Player Profile
Moe Berg
Morris "Moe" Berg played fifteen major league seasons, hit .243, caught for five teams, spoke at least a dozen languages, earned a law degree from Columbia while playing professional baseball, and spent World War II as a spy for the Office of Strategic Services, tasked with determining how close Nazi Germany was to building an atomic bomb. His baseball career was unremarkable by every conventional measure. His life was one of the most unusual in the history of American sport.
The Educated Catcher
Berg was born in Harlem to Ukrainian Jewish immigrants and grew up in Newark, New Jersey. He graduated magna cum laude from Princeton in 1923 with a degree in modern languages, then signed with the Brooklyn Robins (later the Dodgers). He bounced to the Chicago White Sox, the Cleveland Indians, the Washington Senators, and finally the Boston Red Sox, never becoming a regular starter but lasting in the majors for fifteen years because of his defensive skill and his ability to handle pitching staffs.
He studied at the Sorbonne during offseasons and earned his law degree from Columbia in 1929, attending classes during the baseball season and completing exams between road trips. He read ten newspapers a day in multiple languages. Teammates described him as brilliant and unknowable. Casey Stengel reportedly said Berg was "the strangest man ever to play baseball," though the attribution is disputed.
Japan, 1934
In November 1934, Berg traveled to Japan as part of an American all-star barnstorming tour that included Babe Ruth, Lou Gehrig, and Jimmie Foxx. While the stars played exhibition games, Berg slipped away from the group, climbed to the roof of St. Luke's International Hospital in Tokyo, one of the tallest buildings in the city, and filmed panoramic footage of the Tokyo harbor, military installations, and industrial facilities with a Bell & Howell movie camera hidden in his kimono.
The footage was later used by the U.S. military during the planning of the Doolittle Raid in April 1942, the first American bombing of the Japanese mainland. Whether Berg knew at the time that his film would be used for military purposes remains unclear, but the trip marked his first known intelligence work.
The OSS and Werner Heisenberg
Berg retired from baseball after the 1939 season and joined the Office of Strategic Services in 1943. His assignment was extraordinary.

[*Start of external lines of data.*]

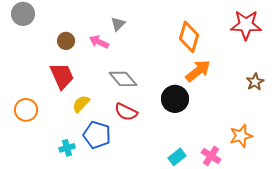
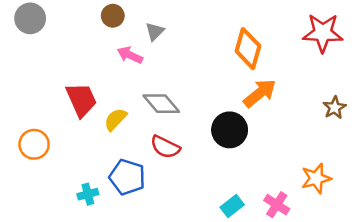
brown circle: (66, 41) -> (113, 16), moved
yellow semicircle: (81, 104) -> (115, 119), moved

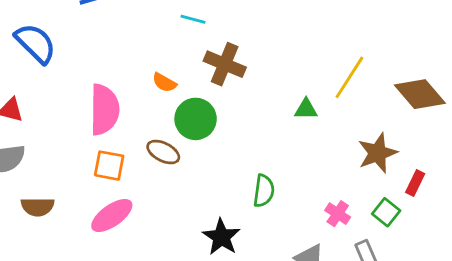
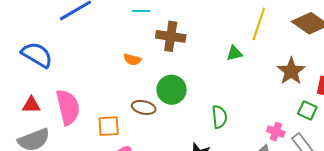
pink semicircle: (104, 110) -> (68, 107), moved
green circle: (196, 119) -> (172, 90), moved
pink cross: (338, 214) -> (276, 132), moved

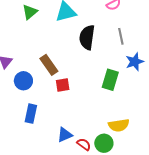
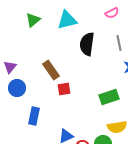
green rectangle: (110, 80) -> (109, 97), moved, turned 54
blue circle: (23, 81) -> (17, 88), moved

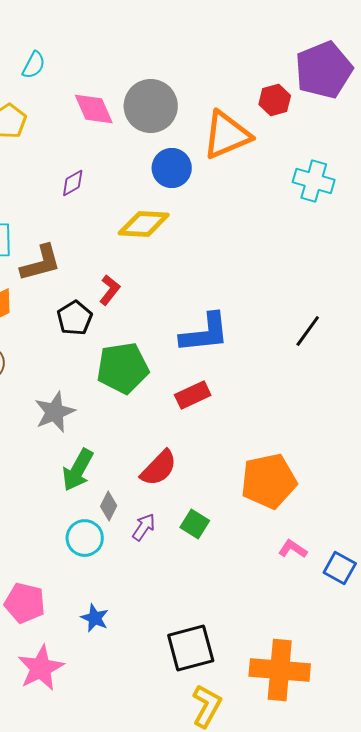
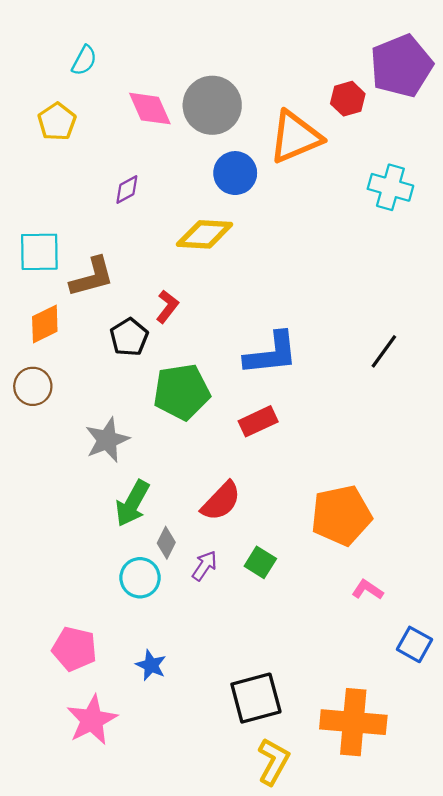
blue square: (340, 568) -> (415, 644), moved

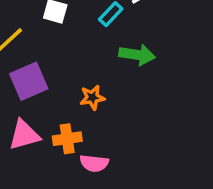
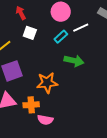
orange star: (92, 97) -> (47, 83), size x1.5

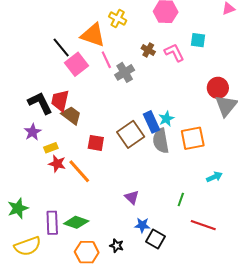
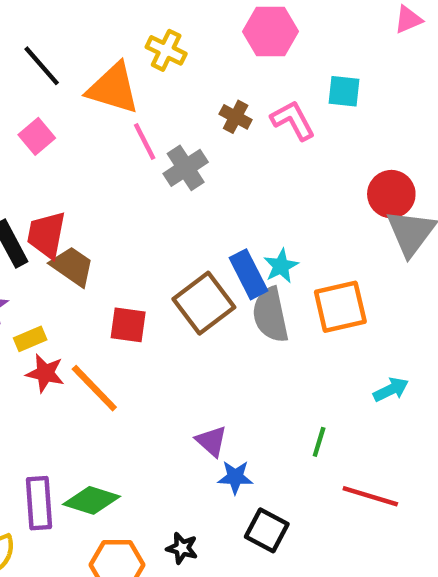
black line: (61, 48) -> (42, 66), moved
pink square: (76, 64) -> (37, 136), moved, size x0.7
blue star: (142, 225) -> (235, 477), moved

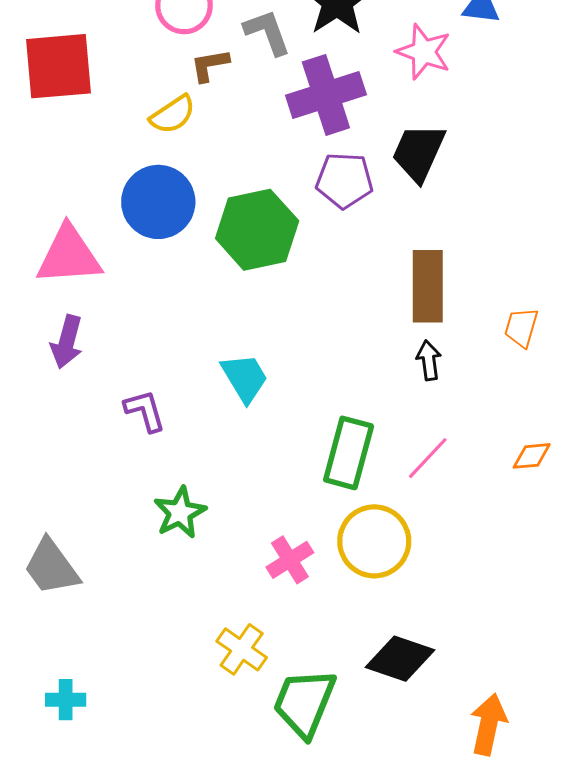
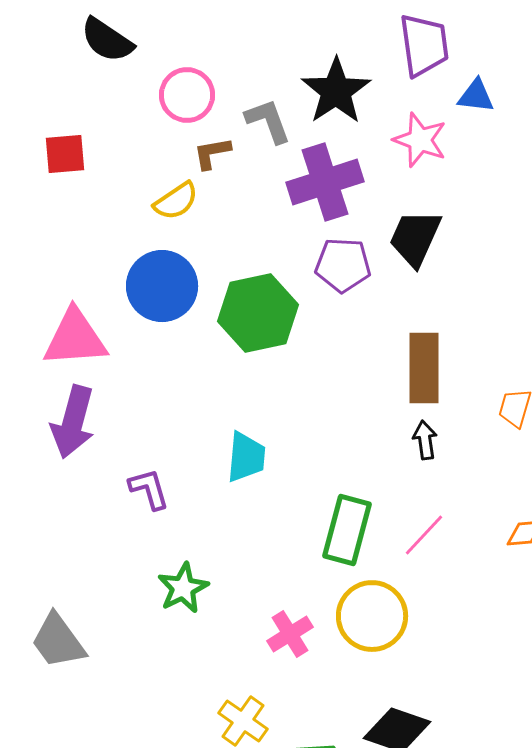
red square: (59, 66) -> (65, 154), size x0.6
purple arrow: (67, 342) -> (73, 422), size x1.4
cyan trapezoid: (245, 378) -> (246, 457), turned 36

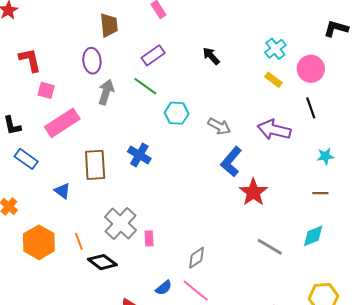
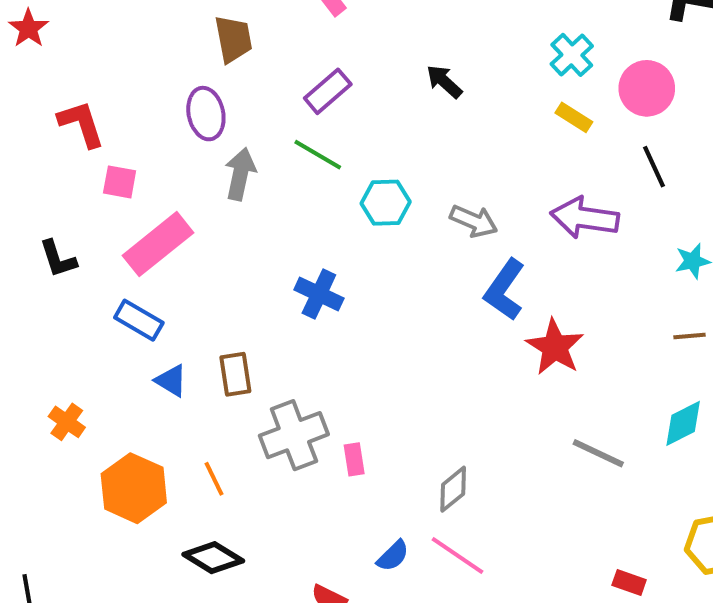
blue rectangle: (26, 159) -> (139, 320), moved
brown rectangle: (95, 165) -> (235, 374), moved, size x0.7
gray cross: (120, 224) -> (294, 435), turned 32
black diamond: (102, 262) -> (213, 558), moved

He was sent to Europe to gather intelligence on the German nuclear weapons program and, specifically, to assess the progress of physicist Werner Heisenberg. Berg attended a lecture by Heisenberg in Zurich, Switzerland, in December 1944, carrying a pistol with orders to assassinate Heisenberg if his presentation indicated Germany was close to building a bomb. Berg concluded that Germany's nuclear program was not advanced enough to pose a threat and did not fire.
The OSS awarded Berg the Presidential Medal of Freedom in 1945. He declined it without explanation. The medal was accepted posthumously by his sister after his death.
The Enigma After the War
Berg never held a steady job after the war. He lived with his sister, carried a briefcase whose contents he never revealed, and drifted through the following decades as a sort of intellectual vagrant, showing up at baseball games, attending lectures, and living off the generosity of friends. He refused to write a memoir despite numerous offers.
He died on May 29, 1972, in Belleville, New Jersey. His last words, according to his nurse, were "How did the Mets do today?" He was a .243 hitter who spoke Sanskrit, spied on the Third Reich, and carried a loaded pistol to a physics lecture. Baseball has never produced anyone quite like him, and it is difficult to imagine how it could.